Look through the data below, and copy each line that carries the word "Linux".

Start of Source data

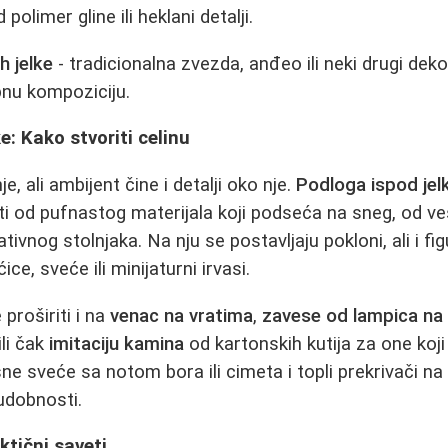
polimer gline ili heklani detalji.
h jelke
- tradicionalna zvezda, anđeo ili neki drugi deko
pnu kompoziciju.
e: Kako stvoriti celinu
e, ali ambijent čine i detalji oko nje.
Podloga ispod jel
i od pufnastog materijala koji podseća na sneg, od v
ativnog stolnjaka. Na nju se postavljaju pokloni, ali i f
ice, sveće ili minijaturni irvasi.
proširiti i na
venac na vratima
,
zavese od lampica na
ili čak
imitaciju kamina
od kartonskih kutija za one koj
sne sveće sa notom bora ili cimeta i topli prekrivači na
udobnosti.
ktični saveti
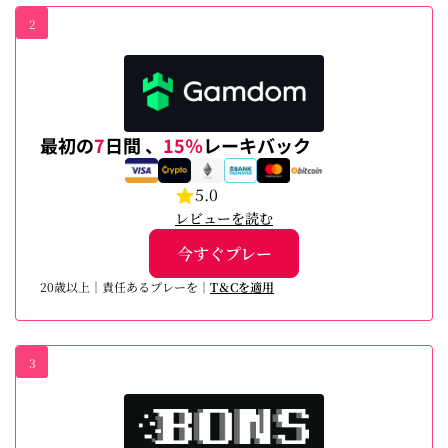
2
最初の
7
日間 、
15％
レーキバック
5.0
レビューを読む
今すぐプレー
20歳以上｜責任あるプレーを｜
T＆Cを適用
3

End of Source data
Start of Source data

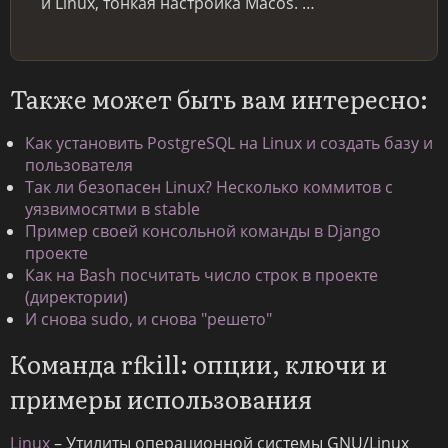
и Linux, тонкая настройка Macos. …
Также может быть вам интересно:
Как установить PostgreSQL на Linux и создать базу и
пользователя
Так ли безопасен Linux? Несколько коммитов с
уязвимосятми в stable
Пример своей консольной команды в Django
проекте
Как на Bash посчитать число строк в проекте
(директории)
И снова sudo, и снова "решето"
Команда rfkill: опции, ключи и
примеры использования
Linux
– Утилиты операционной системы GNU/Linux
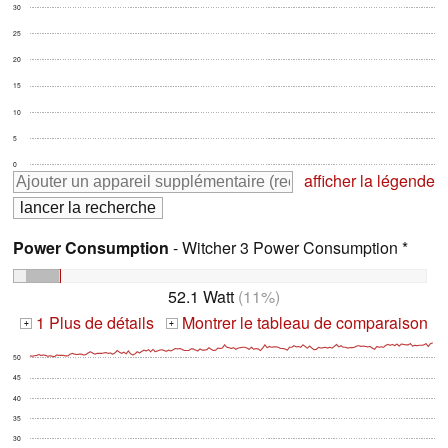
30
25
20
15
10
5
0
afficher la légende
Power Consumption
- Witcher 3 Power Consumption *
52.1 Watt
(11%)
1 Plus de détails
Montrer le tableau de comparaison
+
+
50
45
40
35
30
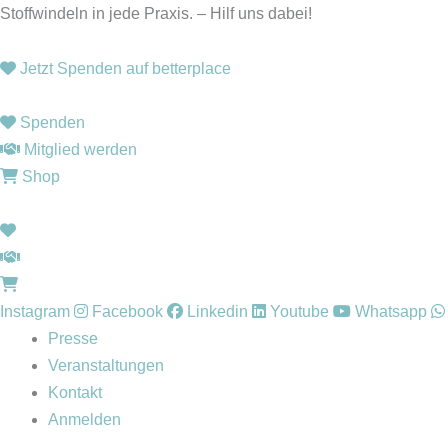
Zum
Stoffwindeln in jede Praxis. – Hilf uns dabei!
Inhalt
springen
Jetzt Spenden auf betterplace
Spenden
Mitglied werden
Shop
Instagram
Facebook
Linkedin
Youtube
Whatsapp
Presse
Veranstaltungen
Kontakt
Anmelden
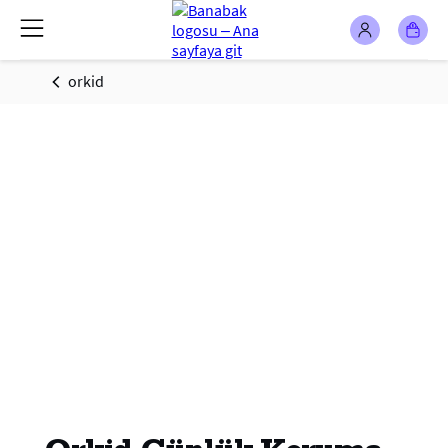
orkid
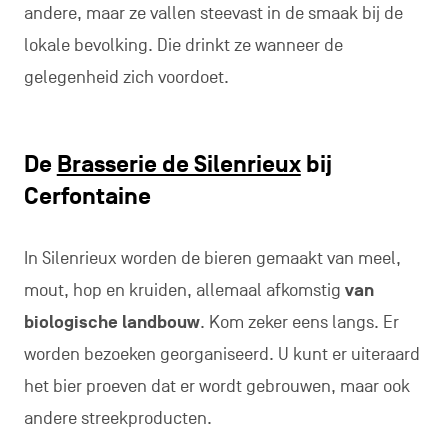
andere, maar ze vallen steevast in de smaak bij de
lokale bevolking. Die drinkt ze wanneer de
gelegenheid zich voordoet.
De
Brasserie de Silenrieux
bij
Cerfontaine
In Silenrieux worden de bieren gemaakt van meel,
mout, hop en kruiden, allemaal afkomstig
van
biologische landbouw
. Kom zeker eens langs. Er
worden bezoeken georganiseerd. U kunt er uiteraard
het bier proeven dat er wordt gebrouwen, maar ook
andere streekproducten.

End of Source data

» **Response to this task**
и Linux, тонкая настройка Macos. …
Как установить PostgreSQL на Linux и создать базу и
Так ли безопасен Linux? Несколько коммитов с
Linux
– Утилиты операционной системы GNU/Linux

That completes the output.